Israel simply cannot tolerate these mechanisms that enable HAMAS terrorists to surreptitiously cross the boundary between Israel and the Gaza Strip at will.  I think that, after the current operations are concluded, the Netanyahu government should consider widening the unofficial 300-foot “no-mans” zone into a 1500-foot strip running the entire length of the boundary between the Gaza Strip and Egypt, as well as the entire length of the boundary with Israel, extending for a distance into the Mediterranean.  This narrow land area, which would be roughly 40 miles in length, should have two fences separated by an exclusionary zone that would contain nothing but tunneling detection devices, such as vibration detectors and underground radar imaging.

There would be enormous resistance from the usual human rights groups, of course, as such a zone would encompass about 15% of the agricultural land in the Gaza Strip, which in its entirety, covers about 139 square miles.  In my view, however, even this hardship to the Gaza Palestinians is justified in order to reduce the danger to Israel, as the one-kilometer wide post-Intifada buffer zone created by Israel in 2001 seems to be largely ineffective against tunneling.

This would do nothing to prevent HAMAS from launching rockets across the Gaza border into Israel, I know, but it would prevent the rockets from coming into the Gaza Strip from Egypt in the first place.  As to funding, the Tamir missiles that the Israeli “Iron Dome” system uses cost $50,000 each, and the Iron Dome batteries themselves each cost about $45-million.  Israel now has about 15 batteries, and is contemplating, long term, having to launch as many as 5,000 Tamir missiles.  Five thousand Tamir missiles at $50K each is $250-million bucks, to say nothing of the cost of the Iron Dome batteries.  For that kind of money, I think the Israelis could fund quite a bit of tunnel-detection infrastructure.

For the FoxNews article, click HERE.  For information on underground imaging technology, click HERE, and for a way-cool interactive video that illustrates what the technology can reveal, click HERE.
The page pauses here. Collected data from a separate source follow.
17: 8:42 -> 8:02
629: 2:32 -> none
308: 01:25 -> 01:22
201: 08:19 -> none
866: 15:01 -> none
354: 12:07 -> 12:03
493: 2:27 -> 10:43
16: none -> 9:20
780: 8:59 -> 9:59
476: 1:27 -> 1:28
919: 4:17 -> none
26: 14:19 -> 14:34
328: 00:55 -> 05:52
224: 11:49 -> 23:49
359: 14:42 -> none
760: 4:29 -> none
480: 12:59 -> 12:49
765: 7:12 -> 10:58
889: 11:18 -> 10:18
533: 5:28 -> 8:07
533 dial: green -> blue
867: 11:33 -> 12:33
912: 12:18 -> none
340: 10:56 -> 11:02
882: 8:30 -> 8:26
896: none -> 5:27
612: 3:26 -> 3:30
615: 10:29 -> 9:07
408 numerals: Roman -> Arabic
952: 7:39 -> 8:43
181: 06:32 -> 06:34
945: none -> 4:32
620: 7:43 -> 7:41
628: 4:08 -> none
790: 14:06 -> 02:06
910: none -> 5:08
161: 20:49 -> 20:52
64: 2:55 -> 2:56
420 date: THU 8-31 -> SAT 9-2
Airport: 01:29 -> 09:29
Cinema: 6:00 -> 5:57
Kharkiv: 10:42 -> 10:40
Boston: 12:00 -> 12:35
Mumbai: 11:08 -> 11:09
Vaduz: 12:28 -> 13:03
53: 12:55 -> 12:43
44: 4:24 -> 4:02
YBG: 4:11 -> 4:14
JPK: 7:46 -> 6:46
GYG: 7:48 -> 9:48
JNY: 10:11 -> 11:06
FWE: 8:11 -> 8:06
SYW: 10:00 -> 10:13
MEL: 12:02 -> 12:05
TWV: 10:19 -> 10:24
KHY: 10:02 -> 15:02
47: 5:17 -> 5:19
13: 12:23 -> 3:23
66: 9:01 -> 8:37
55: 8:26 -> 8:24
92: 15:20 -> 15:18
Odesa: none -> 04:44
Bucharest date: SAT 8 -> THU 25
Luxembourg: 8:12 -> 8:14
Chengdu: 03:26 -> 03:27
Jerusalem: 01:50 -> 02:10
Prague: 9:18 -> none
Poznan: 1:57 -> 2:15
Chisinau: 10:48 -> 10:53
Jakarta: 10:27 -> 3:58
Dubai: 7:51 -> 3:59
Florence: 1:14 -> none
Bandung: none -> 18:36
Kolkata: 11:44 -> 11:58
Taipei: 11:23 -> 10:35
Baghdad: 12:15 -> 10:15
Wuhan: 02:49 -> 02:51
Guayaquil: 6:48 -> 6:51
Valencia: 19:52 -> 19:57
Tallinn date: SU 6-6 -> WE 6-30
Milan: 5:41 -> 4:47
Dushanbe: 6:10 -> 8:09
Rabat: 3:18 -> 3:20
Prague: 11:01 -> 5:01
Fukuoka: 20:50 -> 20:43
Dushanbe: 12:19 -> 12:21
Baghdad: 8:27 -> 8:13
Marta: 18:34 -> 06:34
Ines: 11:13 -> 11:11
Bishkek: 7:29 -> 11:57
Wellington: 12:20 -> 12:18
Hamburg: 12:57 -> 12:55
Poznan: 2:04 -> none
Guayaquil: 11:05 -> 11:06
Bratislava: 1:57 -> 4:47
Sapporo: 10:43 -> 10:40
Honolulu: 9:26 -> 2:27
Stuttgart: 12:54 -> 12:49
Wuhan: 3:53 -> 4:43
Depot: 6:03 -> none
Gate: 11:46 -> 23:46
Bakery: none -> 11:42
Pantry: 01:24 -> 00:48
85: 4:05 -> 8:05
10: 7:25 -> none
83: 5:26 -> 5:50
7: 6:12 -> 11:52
Target May Be Having Second Thoughts

Most readers are probably aware that early this month, Target Stores, bending under the weight of criticism from gun control advocates, adopted a policy of continuing to permit concealed carry on their store properties while simultaneously asking people not to do so.  They apparently thought this would be a good compromise, but it meant, of course, that if a person with a CCL opted to comply with Target’s preference, they could be at risk of being unable to defend themselves while on Target properties.

Well, that didn’t take long.  ABC-News affiliate ABC7 in Los Angeles reported on Tuesday of this week the fatal shooting of what appears to be a crime victim on the parking lot of a Van Nuys Target store in the early morning hours, around 5am.  From their short article:

A suspect was arrested, and a weapon has been recovered.  He was also taken to a local hospital because police suspected he was under the influence of drugs.

The circumstances of the shooting remain unknown.  Authorities say the suspect is a known gang member, but the victim is not believed to be involved with gangs.

In a not surprising aspect, the shooter disregarded the wishes of Target Stores management.  Obviously, then, had he been a CCL holder, the victim might still be dead, but at least he would have had a chance of rehabilitating the gang member in the process.